Getting someone to acknowledge same-sex desire is not for the faint of heart.  It might be a better idea to stick to guys who have already figured it out, who know that they're gay, or bisexual, or straight but curved a little around the edges.

But if you're determined, here are 10 simple steps to success

1. Define your goal.  Why do you want him to figure it out?
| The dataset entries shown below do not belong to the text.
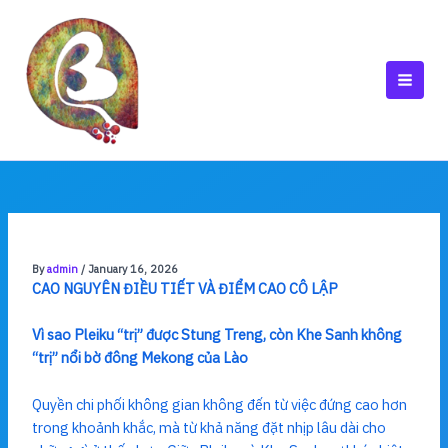
Skip
to
content
MAI
MEN
By
admin
/
January 16, 2026
CAO NGUYÊN ĐIỀU TIẾT VÀ ĐIỂM CAO CÔ LẬP
Vì sao Pleiku “trị” được Stung Treng, còn Khe Sanh không
“trị” nổi bờ đông Mekong của Lào
Quyền chi phối không gian không đến từ việc đứng cao hơn
trong khoảnh khắc, mà từ khả năng đặt nhịp lâu dài cho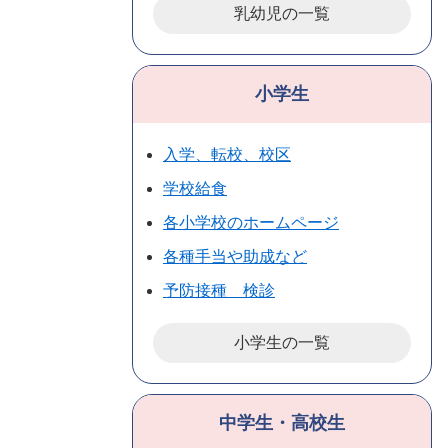
乳幼児の一覧
小学生
入学、転校、校区
学校給食
各小学校のホームページ
各種手当や助成など
予防接種 検診
小学生の一覧
中学生・高校生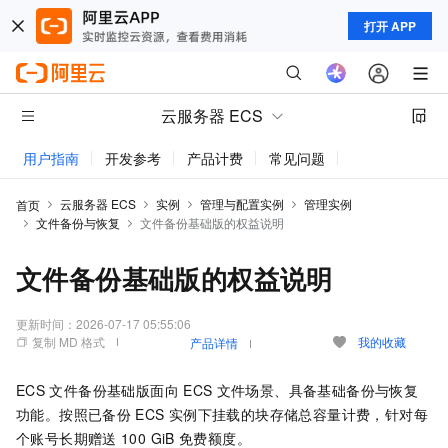
打开 APP
云服务器 ECS
用户指南
开发参考
产品计费
常见问题
动态与公告
云服务器 ECS
实例
管理与配置实例
管理实例
首页
文件备份与恢复
文件备份基础版的权益说明
文件备份基础版的权益说明
更新时间：
2026-07-17 05:55:06
复制 MD 格式
我的收藏
产品详情
ECS
文件备份基础版面向
ECS
文件场景、具备基础备份与恢复
功能。按照已备份
ECS
实例下挂载的块存储总容量计费，针对每
个账号长期赠送
100 GiB
免费额度。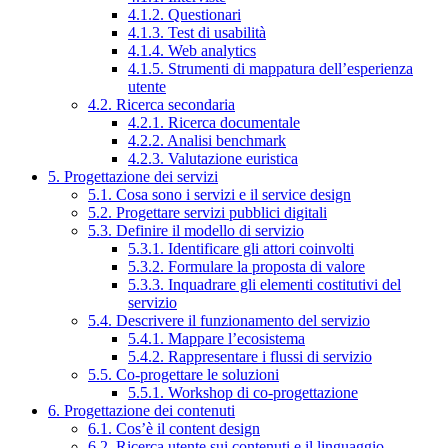
4.1.2. Questionari
4.1.3. Test di usabilità
4.1.4. Web analytics
4.1.5. Strumenti di mappatura dell’esperienza
utente
4.2. Ricerca secondaria
4.2.1. Ricerca documentale
4.2.2. Analisi benchmark
4.2.3. Valutazione euristica
5. Progettazione dei servizi
5.1. Cosa sono i servizi e il service design
5.2. Progettare servizi pubblici digitali
5.3. Definire il modello di servizio
5.3.1. Identificare gli attori coinvolti
5.3.2. Formulare la proposta di valore
5.3.3. Inquadrare gli elementi costitutivi del
servizio
5.4. Descrivere il funzionamento del servizio
5.4.1. Mappare l’ecosistema
5.4.2. Rappresentare i flussi di servizio
5.5. Co-progettare le soluzioni
5.5.1. Workshop di co-progettazione
6. Progettazione dei contenuti
6.1. Cos’è il content design
6.2. Ricerca utente sui contenuti e il linguaggio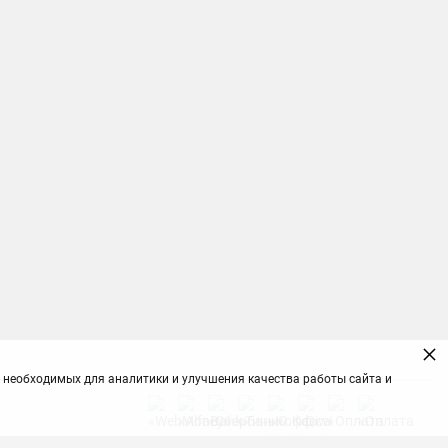
×
 необходимых для аналитики и улучшения качества работы сайта и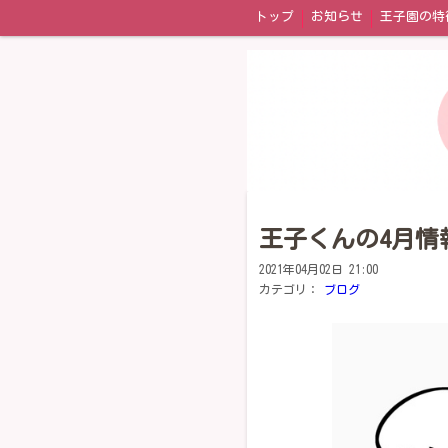
トップ
お知らせ
王子園の特
園内の風景
年間イベント
お
王子くんの4月情
2021年04月02日 21:00
カテゴリ：
ブログ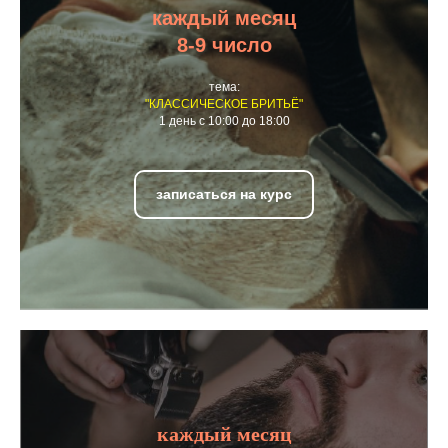
каждый месяц
8-9 число
тема:
"КЛАССИЧЕСКОЕ БРИТЬЁ"
1 день с 10:00 до 18:00
записаться на курс
каждый месяц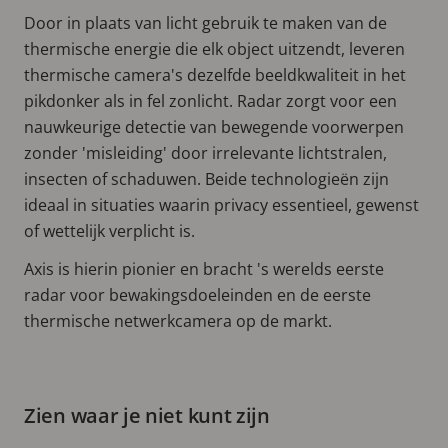
Door in plaats van licht gebruik te maken van de
thermische energie die elk object uitzendt, leveren
thermische camera's dezelfde beeldkwaliteit in het
pikdonker als in fel zonlicht. Radar zorgt voor een
nauwkeurige detectie van bewegende voorwerpen
zonder 'misleiding' door irrelevante lichtstralen,
insecten of schaduwen. Beide technologieën zijn
ideaal in situaties waarin privacy essentieel, gewenst
of wettelijk verplicht is.
Axis is hierin pionier en bracht 's werelds eerste
radar voor bewakingsdoeleinden en de eerste
thermische netwerkcamera op de markt.
Zien waar je niet kunt zijn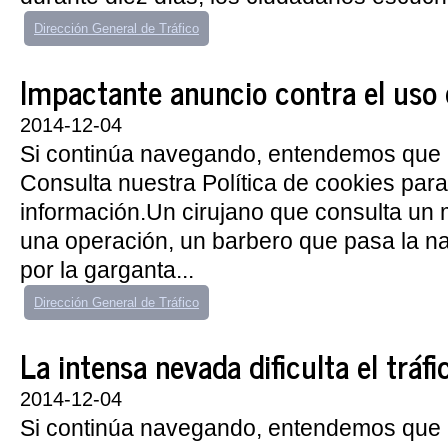
Dirección General de Tráfico
Impactante anuncio contra el uso de
2014-12-04
Si continúa navegando, entendemos que 
Consulta nuestra Política de cookies par
información.Un cirujano que consulta un
una operación, un barbero que pasa la n
por la garganta...
Dirección General de Tráfico
La intensa nevada dificulta el tráfic
2014-12-04
Si continúa navegando, entendemos que 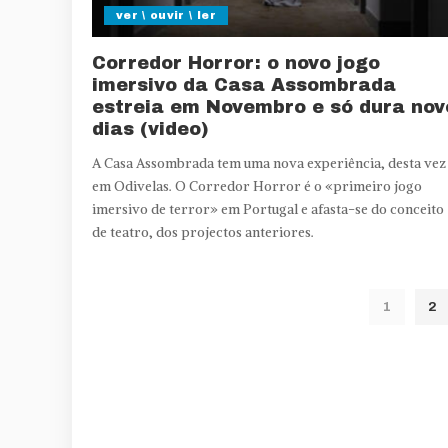
ver \ ouvir \ ler
Corredor Horror: o novo jogo
imersivo da Casa Assombrada
estreia em Novembro e só dura nov
dias (video)
A Casa Assombrada tem uma nova experiência, desta vez
em Odivelas. O Corredor Horror é o «primeiro jogo
imersivo de terror» em Portugal e afasta-se do conceito
de teatro, dos projectos anteriores.
1
2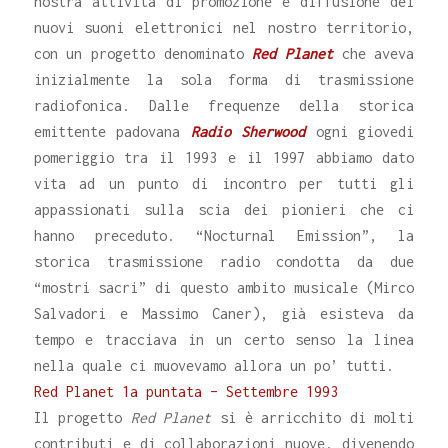
nostra attività di promozione e diffusione dei
nuovi suoni elettronici nel nostro territorio,
con un progetto denominato
Red Planet
che aveva
inizialmente la sola forma di trasmissione
radiofonica. Dalle frequenze della storica
emittente padovana
Radio Sherwood
ogni giovedi
pomeriggio tra il 1993 e il 1997 abbiamo dato
vita ad un punto di incontro per tutti gli
appassionati sulla scia dei pionieri che ci
hanno preceduto. “Nocturnal Emission”, la
storica trasmissione radio condotta da due
“mostri sacri” di questo ambito musicale (Mirco
Salvadori e Massimo Caner), già esisteva da
tempo e tracciava in un certo senso la linea
nella quale ci muovevamo allora un po’ tutti.
Red Planet 1a puntata – Settembre 1993
Il progetto
Red Planet
si è arricchito di molti
contributi e di collaborazioni nuove, divenendo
If your goal is sex or romance, be careful: after figuring it out, he  will want to try everything the gay community has to offer, mostly things that don't concern you.
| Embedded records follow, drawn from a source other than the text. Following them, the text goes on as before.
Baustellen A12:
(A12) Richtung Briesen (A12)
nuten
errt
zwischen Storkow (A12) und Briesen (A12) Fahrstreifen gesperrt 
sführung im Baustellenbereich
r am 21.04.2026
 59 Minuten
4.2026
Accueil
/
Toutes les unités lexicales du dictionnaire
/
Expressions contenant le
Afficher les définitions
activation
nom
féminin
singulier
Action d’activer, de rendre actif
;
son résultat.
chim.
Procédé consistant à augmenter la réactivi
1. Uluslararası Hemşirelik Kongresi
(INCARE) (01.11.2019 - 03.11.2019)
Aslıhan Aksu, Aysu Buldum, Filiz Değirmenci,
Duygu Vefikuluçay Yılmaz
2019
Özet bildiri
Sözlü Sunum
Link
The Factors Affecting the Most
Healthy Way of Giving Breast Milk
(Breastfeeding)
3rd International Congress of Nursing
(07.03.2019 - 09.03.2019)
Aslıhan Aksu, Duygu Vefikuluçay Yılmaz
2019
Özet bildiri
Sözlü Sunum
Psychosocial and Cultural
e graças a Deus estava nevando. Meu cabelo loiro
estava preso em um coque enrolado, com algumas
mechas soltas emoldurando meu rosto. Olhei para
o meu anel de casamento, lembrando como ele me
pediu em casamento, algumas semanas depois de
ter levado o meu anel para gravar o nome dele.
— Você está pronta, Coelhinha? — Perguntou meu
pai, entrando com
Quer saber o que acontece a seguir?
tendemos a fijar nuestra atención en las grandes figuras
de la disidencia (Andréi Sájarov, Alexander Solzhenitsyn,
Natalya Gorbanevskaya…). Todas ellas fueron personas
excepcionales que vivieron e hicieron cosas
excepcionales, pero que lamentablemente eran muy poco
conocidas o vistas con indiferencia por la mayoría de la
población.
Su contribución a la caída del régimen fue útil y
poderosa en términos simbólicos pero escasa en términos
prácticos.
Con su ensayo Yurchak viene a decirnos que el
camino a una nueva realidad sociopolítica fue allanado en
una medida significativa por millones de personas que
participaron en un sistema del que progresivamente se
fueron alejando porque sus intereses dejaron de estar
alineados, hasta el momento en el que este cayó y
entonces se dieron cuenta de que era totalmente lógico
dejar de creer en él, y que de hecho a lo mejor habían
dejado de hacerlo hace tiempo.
2. Judge the strength of his same-sex interests.  Is he almost exclusively interested in men, or is his desire fleeting and trival?  That is, could he live happily in a heterosexual relationship?

3. Judge the strength of his homophobia.  Does he just have a few minor stereotypes about gay people, or is he seething with rage?   Does he make homophobic jokes, or does he say "live and live"?  If he's exceptionally homophobic, skip Step #4.


4. Come out to him.  Don't expect him to just figure it out by your lack of heterosexual interests and frequent discussions of hot guys.  Straight guys never figure it out.  You have to give him "the talk."

But assure him that you don't find him physically attractive.  Even if you do. Straight guys are under the impression that every gay man wants to have sex with them, and may refuse all future contact unless you make it clear that you don't intend to gawk at him in the shower or grope him in the subway.

5. Introduce him to gay people.  The biggest reason for not figuring it out is the belief that gay men in real life act like they do on tv: they squeal, flutter, gossip, leer, and discuss skin care products.  He likes football and beer, so he must be straight.  Introducing him to a variety of gay people, with a variety of behaviors and interests, will disconfirm him of that notion.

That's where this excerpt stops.